All-GOP Kansas delegation splits over budget plan

10/18/2013

TOPEKA (AP) — Kansas' all-Republican congressional delegation split over legislation raising the federal debt ceiling and ending the partial shutdown of the federal government, with Sen. Jerry Moran and Rep. Lynn Jenkins supporting it.

TOPEKA (AP) — Kansas' all-Republican congressional delegation split over legislation raising the federal debt ceiling and ending the partial shutdown of the federal government, with Sen. Jerry Moran and Rep. Lynn Jenkins supporting it.

Sen. Pat Roberts, who faces a tea party challenge in the GOP primary to his re-election next year, voted against the measure Wednesday, citing as one reason its failure to delay parts of the federal health care overhaul championed by President Barack Obama, a Democrat. Reps. Tim Huelskamp, Mike Pompeo and Kevin Yoder also voted no.

The Kansans in Congress had consistently criticized the 2010 federal health care law, particularly amid the glitches plaguing this month's opening of the federally run online insurance marketplace for Kansas.
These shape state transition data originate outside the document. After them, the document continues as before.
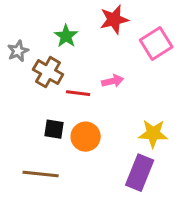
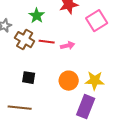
red line: (78, 93) -> (47, 42), moved
orange circle: (86, 137) -> (69, 81), moved

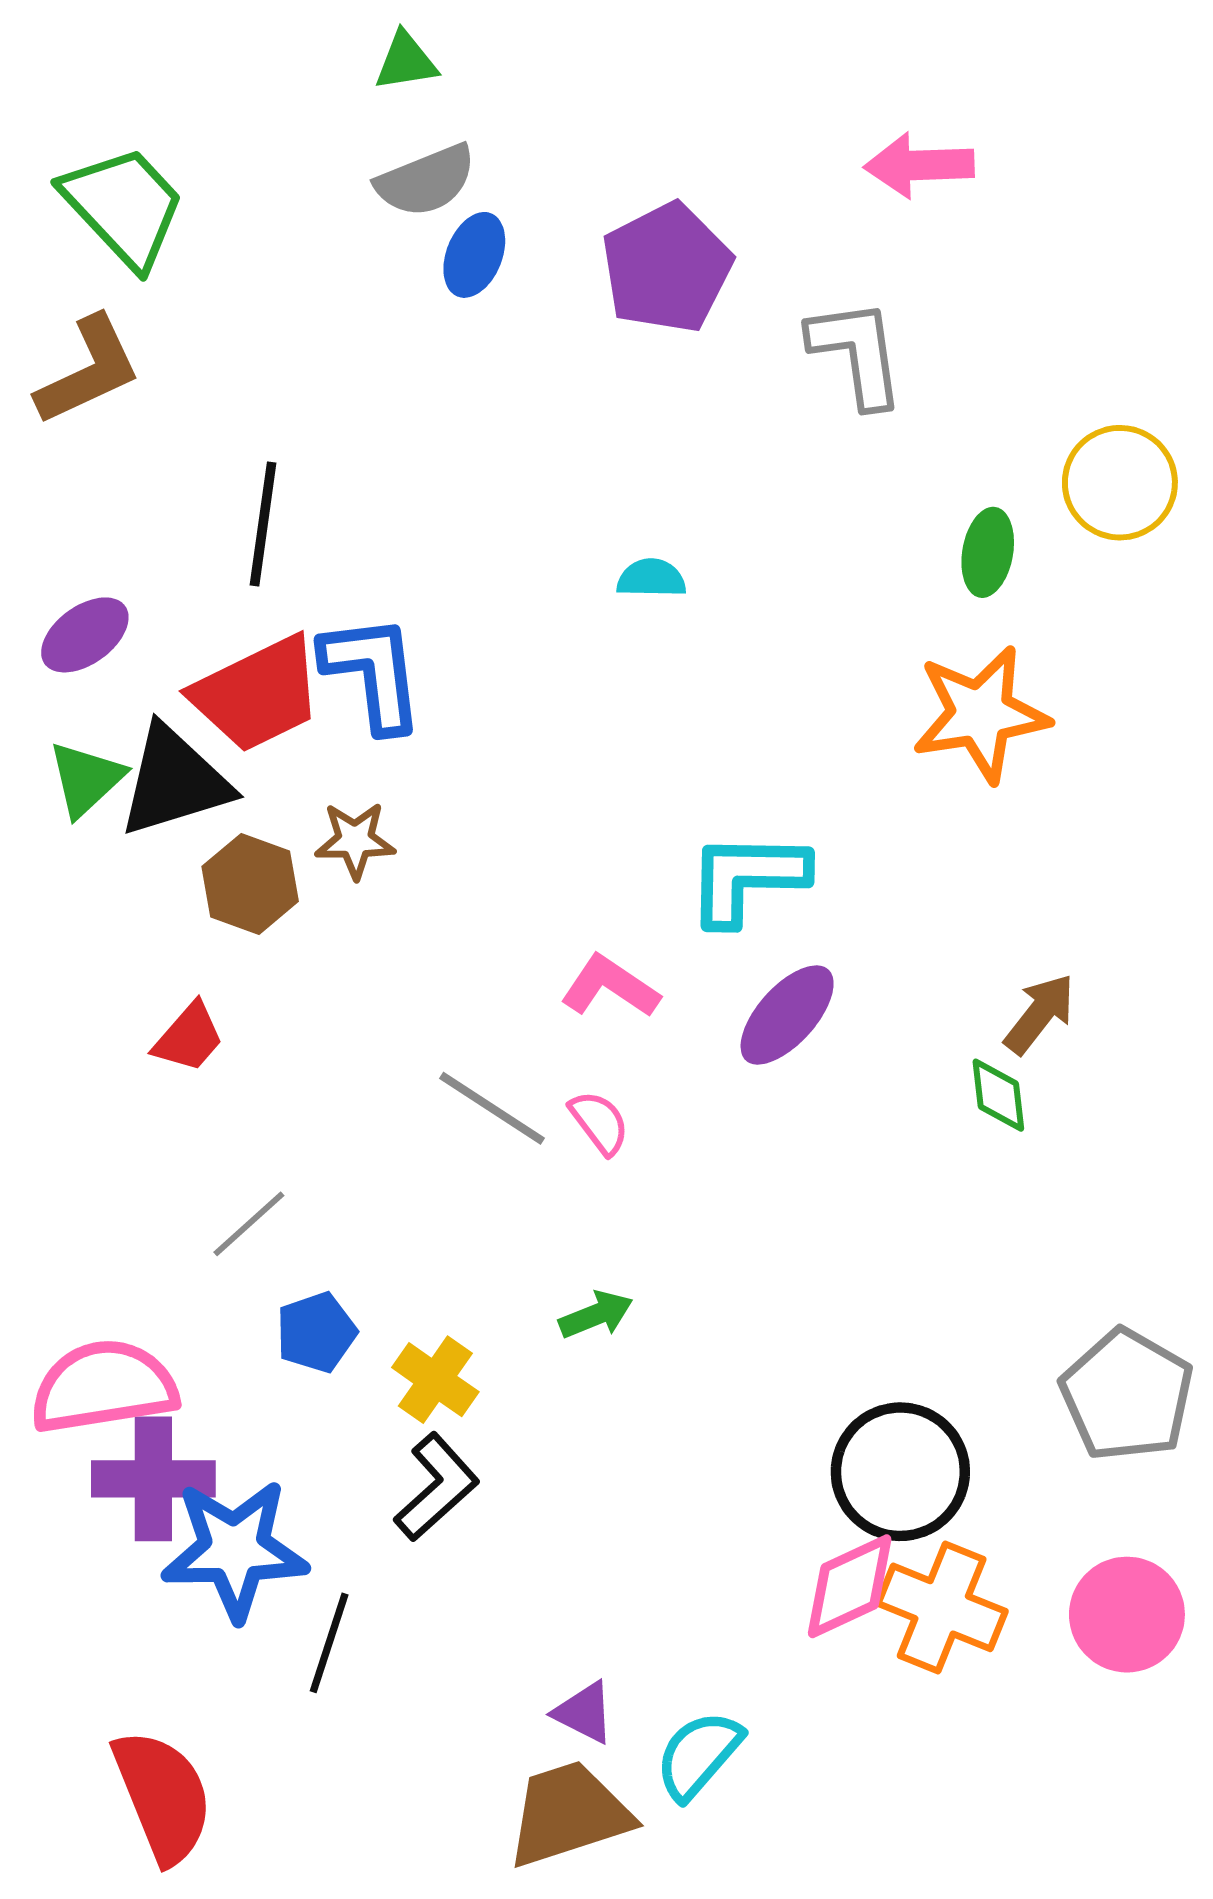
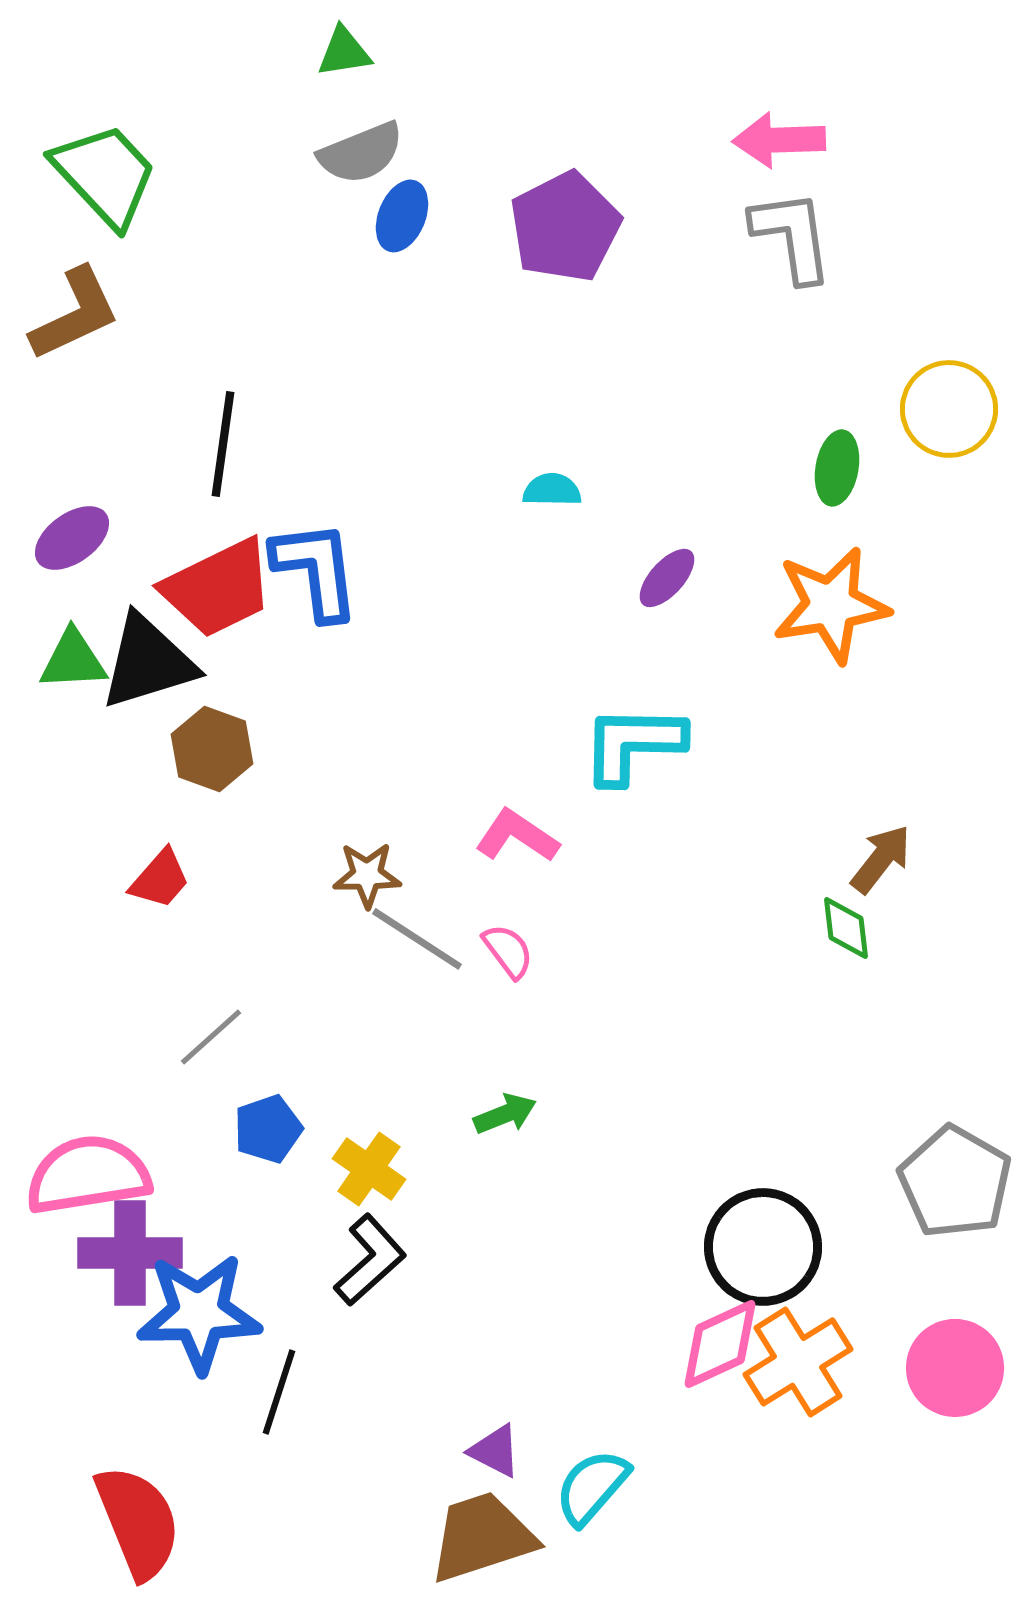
gray L-shape: (857, 353) -> (792, 236), moved
green triangle: (86, 779) -> (73, 660), turned 40
brown star: (355, 840) -> (367, 875), moved
purple ellipse: (787, 1015) -> (667, 578), moved, size x0.7
orange cross: (942, 1607) -> (798, 1362), turned 36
They also said Democrats were unwilling to negotiate on budget issues.

But Moran and Jenkins, who represents the 2nd District of eastern Kansas, followed other top Republican congressional leaders in backing the measure, which Obama signed late Wednesday. Jenkins is a member of the House GOP leadership team, and Moran is chairman of Senate Republicans' campaign committee.

Moran, who doesn't face re-election until 2016, said the president and Congress missed an opportunity to cut spending and tackle the long-term costs of entitlement programs but called the legislation a "good-faith deal."

"I share Kansans' frustration with Washington's habit of crisis-to-crisis governing," Moran said.

Jenkins so far faces the most spirited re-election challenge for 2014 of any Kansan in the U.S. House. Democratic opponent Margie Wakefield, a Lawrence attorney, had suggested Jenkins was doing nothing to end the shutdown.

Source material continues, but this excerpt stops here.